#### WHAT THE TASK ASKS
Here are records with pictures in them. Copy all of them exactly and leave the pictures out.

[TASK INPUTS Boundary: Start]

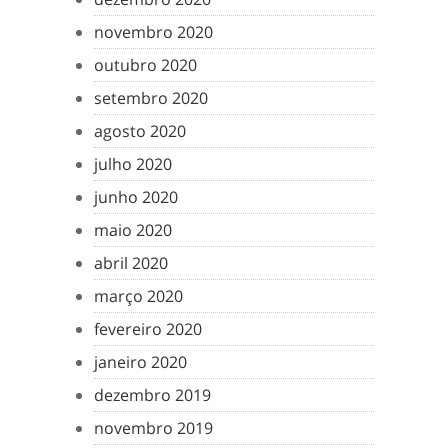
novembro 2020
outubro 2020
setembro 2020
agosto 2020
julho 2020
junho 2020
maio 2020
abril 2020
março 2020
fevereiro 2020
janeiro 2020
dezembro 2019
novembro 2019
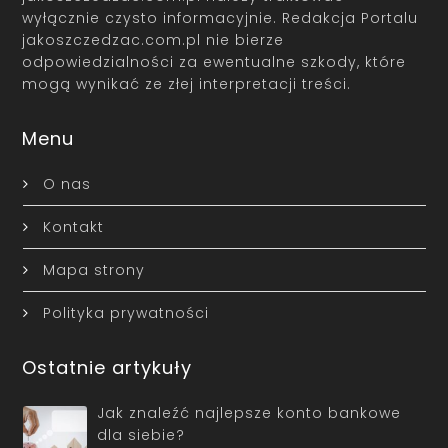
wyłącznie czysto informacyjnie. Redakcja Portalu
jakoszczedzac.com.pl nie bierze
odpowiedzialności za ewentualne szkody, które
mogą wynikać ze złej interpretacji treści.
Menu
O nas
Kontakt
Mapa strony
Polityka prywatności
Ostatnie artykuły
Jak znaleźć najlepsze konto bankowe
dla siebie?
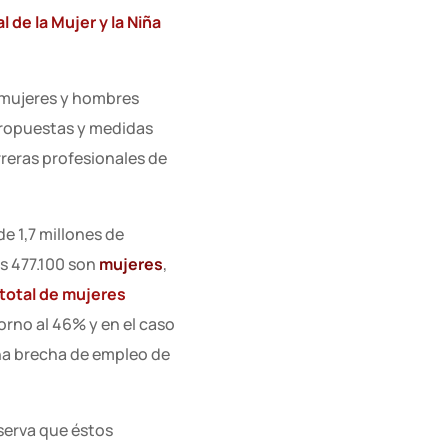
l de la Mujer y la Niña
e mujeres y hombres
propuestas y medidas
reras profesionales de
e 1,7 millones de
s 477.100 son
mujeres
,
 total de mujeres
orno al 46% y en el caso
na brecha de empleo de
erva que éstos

[TASK INPUTS Boundary: End]

#### WRITTEN SOLUTION
novembro 2020
outubro 2020
setembro 2020
agosto 2020
julho 2020
junho 2020
maio 2020
abril 2020
março 2020
fevereiro 2020
janeiro 2020
dezembro 2019
novembro 2019
wyłącznie czysto informacyjnie. Redakcja Portalu
jakoszczedzac.com.pl nie bierze
odpowiedzialności za ewentualne szkody, które
mogą wynikać ze złej interpretacji treści.
Menu
O nas
Kontakt
Mapa strony
Polityka prywatności
Ostatnie artykuły
Jak znaleźć najlepsze konto bankowe
dla siebie?
l de la Mujer y la Niña
e mujeres y hombres
propuestas y medidas
reras profesionales de
e 1,7 millones de
s 477.100 son
mujeres
,
 total de mujeres
orno al 46% y en el caso
na brecha de empleo de
erva que éstos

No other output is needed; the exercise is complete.